Célestina – extrait-inédit #1

Cette nuit, Nonnette est encore sortie, c’est mon père qui l’a dit, je l’ai entendu. Il parlait doucement à ma mère et il a même dit  sta morhindo, ce qui veut dire, je crois, « il est en train de mourir », mais je ne suis pas sûre de l’orthographe, parce que cette langue, on ne me l’a pas apprise et à l’école, on ne la connaît pas. Ma mémé qui parle aux plantes, elle dit aussi « sta morhindo1 », tout doucement, quand elle parle au petit olivier tout maigre, celui qui dit un coup oui un coup non (ça c’est une expression de papa), planté dans la cour près du néflier élégant et qui, pourtant, ne meurt jamais.

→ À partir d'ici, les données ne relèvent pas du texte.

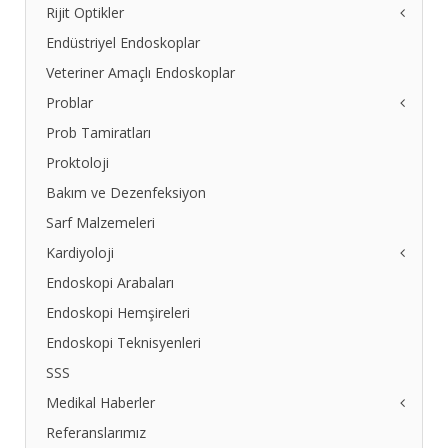
Endoskop Prossesor Bağlantı Şeması
Rijit Optikler
Endovizyon Tamirleri
Endüstriyel Endoskoplar
2. El Rijit Optikler
Arızalı Olanı Getirin, Yenisini Verelim
Veteriner Amaçlı Endoskoplar
Problar
Prob Tamiratları
Tee Prob Tamiri
Tee Prob Tamiri 2
Proktoloji
Ultrason Probları Fiyat Listesi
Bakım ve Dezenfeksiyon
Sarf Malzemeleri
Kardiyoloji
Endoskopi Arabaları
Ekg
EKG - 60G
Endoskopi Hemşireleri
EKG-80-GL
Endoskopi Teknisyenleri
EKG IKO 3
SSS
EKG 112 D
Medikal Haberler
HB Monitörleri
Defibrilatör
Referanslarımız
11 Büyük Diyet Yanlışı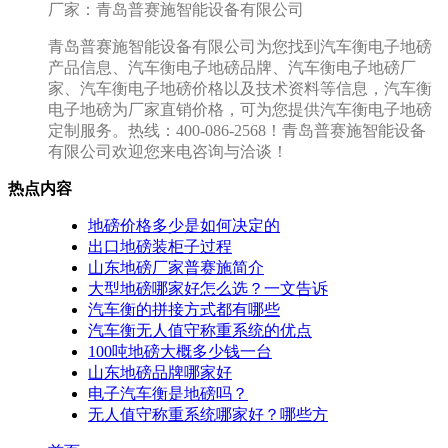
厂家：青岛普赛施智能设备有限公司
青岛普赛施智能设备有限公司为您找到汽车衡电子地磅
产品信息、汽车衡电子地磅品牌、汽车衡电子地磅厂
家、汽车衡电子地磅价格以及技术资料等信息，汽车衡
电子地磅为厂家直销价格，可为您提供汽车衡电子地磅
定制服务。热线：400-086-2568！青岛普赛施智能设备
有限公司欢迎您来电咨询与洽谈！
热点内容
地磅价格多少是如何决定的
出口地磅装柜子过程
山东地磅厂家普赛施简介
大型地磅哪家好怎么选？一文告诉
汽车衡的拼接方式都有哪些
汽车衡无人值守称重系统的优点
100吨地磅大概多少钱一台
山东地磅品牌哪家好
电子汽车衡是地磅吗？
无人值守称重系统哪家好？哪些方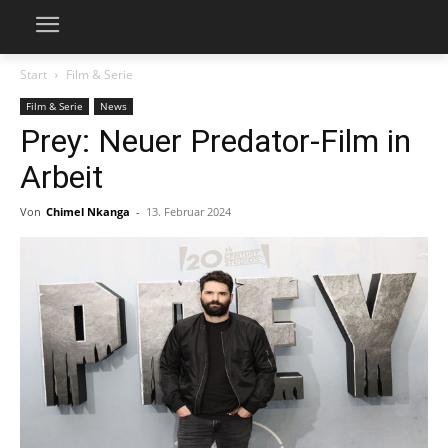
Start
Film & Serie
Film & Serie
News
Prey: Neuer Predator-Film in
Arbeit
Von
Chimel Nkanga
-
13. Februar 2024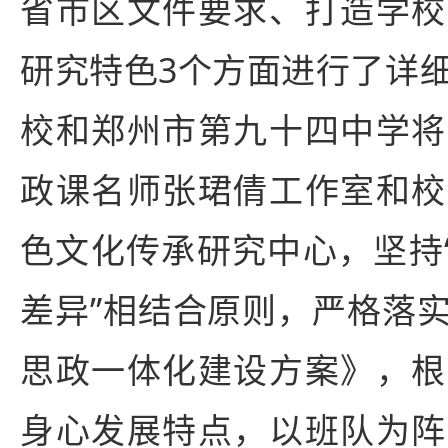
省市区文件要求、打造学校
研究特色3个方面进行了详
校和郑州市第九十四中学将
政课名师张珺倩工作室和校
色文化传承研究中心，坚持“
差异”相结合原则，严格落
思政一体化建设方案》，根
身心发展特点，以班队为阵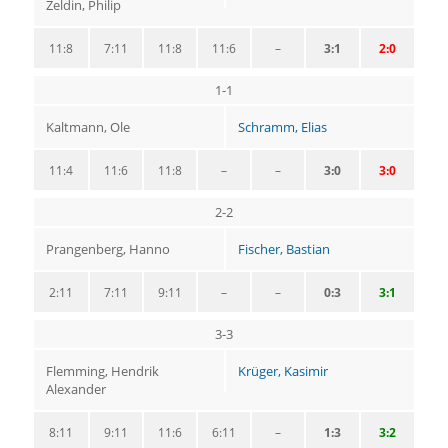
Zeldin, Philip
11:8
7:11
11:8
11:6
–
3:1
2:0
1-1
Kaltmann, Ole
Schramm, Elias
11:4
11:6
11:8
–
–
3:0
3:0
2-2
Prangenberg, Hanno
Fischer, Bastian
2:11
7:11
9:11
–
–
0:3
3:1
3-3
Flemming, Hendrik
Krüger, Kasimir
Alexander
8:11
9:11
11:6
6:11
–
1:3
3:2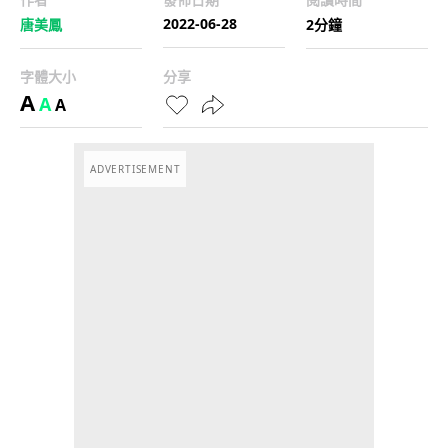
2022-06-28
唐美鳳
2分鐘
字體大小
分享
A
A
A
ADVERTISEMENT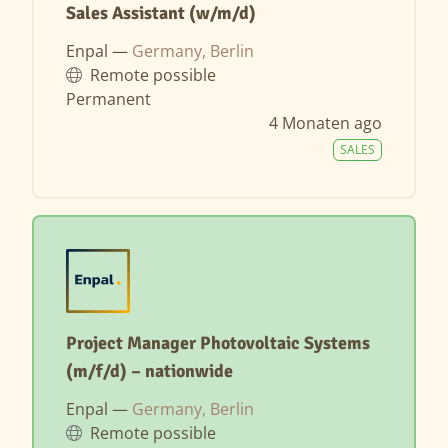
Sales Assistant (w/m/d)
Enpal —
Germany, Berlin
Remote possible
Permanent
4 Monaten ago
SALES
Project Manager Photovoltaic Systems
(m/f/d) – nationwide
Enpal —
Germany, Berlin
Remote possible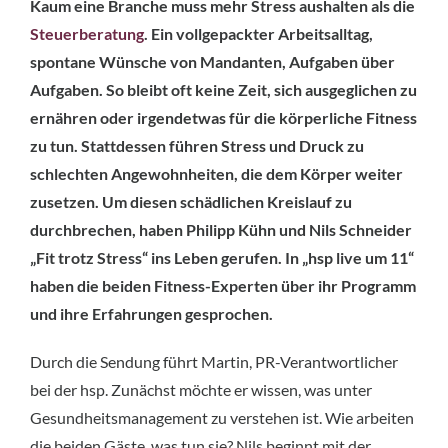
Kaum eine Branche muss mehr Stress aushalten als die
Steuerberatung
. Ein vollgepackter Arbeitsalltag,
spontane Wünsche von Mandanten, Aufgaben über
Aufgaben. So bleibt oft keine Zeit, sich ausgeglichen zu
ernähren oder irgendetwas für die körperliche Fitness
zu tun. Stattdessen führen Stress und Druck zu
schlechten Angewohnheiten, die dem Körper weiter
zusetzen. Um diesen schädlichen Kreislauf zu
durchbrechen, haben Philipp Kühn und Nils Schneider
„Fit trotz Stress“ ins Leben gerufen. In „hsp live um 11“
haben die beiden Fitness-Experten über ihr Programm
und ihre Erfahrungen gesprochen.
Durch die Sendung führt Martin, PR-Verantwortlicher
bei der hsp. Zunächst möchte er wissen, was unter
Gesundheitsmanagement zu verstehen ist. Wie arbeiten
die beiden Gäste, was tun sie? Nils beginnt mit der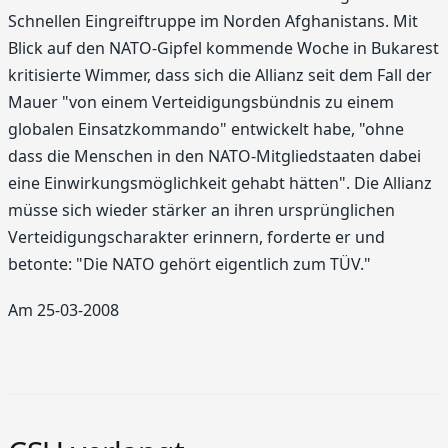
Schnellen Eingreiftruppe im Norden Afghanistans. Mit
Blick auf den NATO-Gipfel kommende Woche in Bukarest
kritisierte Wimmer, dass sich die Allianz seit dem Fall der
Mauer "von einem Verteidigungsbündnis zu einem
globalen Einsatzkommando" entwickelt habe, "ohne
dass die Menschen in den NATO-Mitgliedstaaten dabei
eine Einwirkungsmöglichkeit gehabt hätten". Die Allianz
müsse sich wieder stärker an ihren ursprünglichen
Verteidigungscharakter erinnern, forderte er und
betonte: "Die NATO gehört eigentlich zum TÜV."
Am 25-03-2008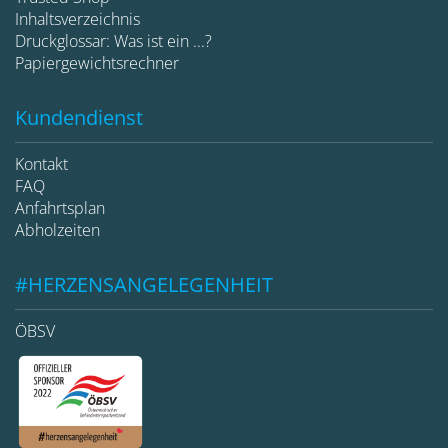
Inhaltsverzeichnis
Druckglossar: Was ist ein ...?
Papiergewichtsrechner
Kundendienst
Kontakt
FAQ
Anfahrtsplan
Abholzeiten
#HERZENSANGELEGENHEIT
ÖBSV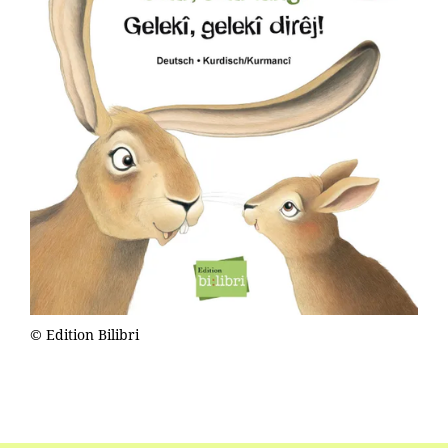
© Edition Bilibri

— Une femme, ça ne sort pas toute seule, et encore moins la nuit, a dit ma mère. Mais celle-là… Ah !

— Elle va où la nuit, Nonnette ?

Ma mère fait claquer sa langue avec agacement et me répond sèchement en poussant un soupir d’exaspération :

Un’ti ntricari 2! T’es encore là toi, t’as rien à faire ? File !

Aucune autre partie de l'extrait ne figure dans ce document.